Mais c'est surtout sur l'achat de séries et de films que l'opération pose problème. Acteur dominant de la télé payante, le groupe Canal+ a un accès privilégié aux contenus vendus par les majors américaines (Universal, Fox, Disney...) pour sa chaîne cryptée (Voir page 35 du « document de base » de Canal+). Demain, il pourrait être tenté de négocier parallèlement avec ces ayants-droit la possibilité de diffuser ces mêmes programmes en clair sur Direct 8. Aujourd'hui, une série comme «Desperate Housewives», par exemple, est d'abord diffusée en France sur Canal+, avant de l'être sur M6. Mais demain, Canal+ pourrait très bien en acheter les droits pour Direct 8. Canal+ pourrait ainsi s'offrir les meilleurs films et séries pour ses chaînes payantes et gratuites. Et il ne resterait plus grand chose pour les autres acteurs du marché comme TF1 et M6. Même chose pour les films français.
Dans ses engagements, Canal+ se dit prête à «mener de manière distincte» entre ses chaînes gratuites et payantes, les négociations pour l'achat de films américains. Et pour les films français, le groupe s'engage à «ne pas lier» l'acquisition de droits en clair et en télé payante «pour plus de 20 films acquis» au cours d'une même année. Mais pour les opposants, ces mesures ne sont pas suffisantes car rien ne permet de s'assurer que ces négociations ne seront pas liées en pratique.
Du reste, une chaîne comme M6, au budget beaucoup plus important que Direct 8 et Direct Star, n'achète que dix films récents français par an... On peut donc s'interroger sur le caractère fantaisiste de ce chiffre de vingt films par an pour deux petites chaînes en clair. Par ailleurs, Canal+ ne propose de prendre aucune mesure pour limiter sa puissance en matière d'acquisition de séries américaines, alors que chacun sait que s'il y a un marché sur lequel se battent les chaînes, c'est bien celui-ci, tant il peut rapporter gros en audience.
Imposer des «contraintes»
C'est l'ensemble de ces questions que l'Autorité de la concurrence va devoir examiner de près. Elle va probablement demander de nombreuses concessions à Canal+ avant de donner son feu vert à l'opération afin de préserver la concurrence sur le marché de la télévision. C'est ce qui s'est passé quand TF1 a racheté TMC et NT1 en 2010.

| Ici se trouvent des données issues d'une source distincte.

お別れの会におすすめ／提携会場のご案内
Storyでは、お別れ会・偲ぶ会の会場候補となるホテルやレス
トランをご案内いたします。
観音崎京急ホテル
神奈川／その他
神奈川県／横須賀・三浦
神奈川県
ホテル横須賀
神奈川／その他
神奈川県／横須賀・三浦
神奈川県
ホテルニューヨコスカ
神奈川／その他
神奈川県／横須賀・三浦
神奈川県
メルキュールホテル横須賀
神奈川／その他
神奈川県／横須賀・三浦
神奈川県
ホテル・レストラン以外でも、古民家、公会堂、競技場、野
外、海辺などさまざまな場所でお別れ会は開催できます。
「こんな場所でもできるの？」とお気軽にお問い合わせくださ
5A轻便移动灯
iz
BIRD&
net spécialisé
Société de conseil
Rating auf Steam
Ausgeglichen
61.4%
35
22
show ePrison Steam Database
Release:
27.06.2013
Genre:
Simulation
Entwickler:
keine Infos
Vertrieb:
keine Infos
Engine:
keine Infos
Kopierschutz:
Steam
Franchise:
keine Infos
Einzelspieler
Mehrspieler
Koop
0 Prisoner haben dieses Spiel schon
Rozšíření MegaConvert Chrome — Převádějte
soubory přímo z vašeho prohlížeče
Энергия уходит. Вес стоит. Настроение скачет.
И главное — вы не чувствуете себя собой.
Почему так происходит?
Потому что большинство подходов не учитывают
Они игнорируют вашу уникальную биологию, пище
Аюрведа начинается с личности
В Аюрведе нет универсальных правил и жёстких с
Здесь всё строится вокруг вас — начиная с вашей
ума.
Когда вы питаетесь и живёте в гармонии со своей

Déjà, les opposants au rachat proposent de définir une durée suffisamment longue entre le moment où le groupe Canal+ diffusera un film en payant, puis en gratuit. L'objectif : que les ayants-droit soient incités à céder leurs droits gratuits aux concurrents de Canal+. Ils plaident en outre pour séparer les structures d'acquisition de droits payants et gratuits chez Canal+. Autant de « contraintes » que l'Autorité pourrait retenir. Si cela devait être le cas et si Canal+ n'était pas satisfait, le groupe pourrait toujours se retourner vers le ministère de l'Economie pour demander une révision de ces engagements.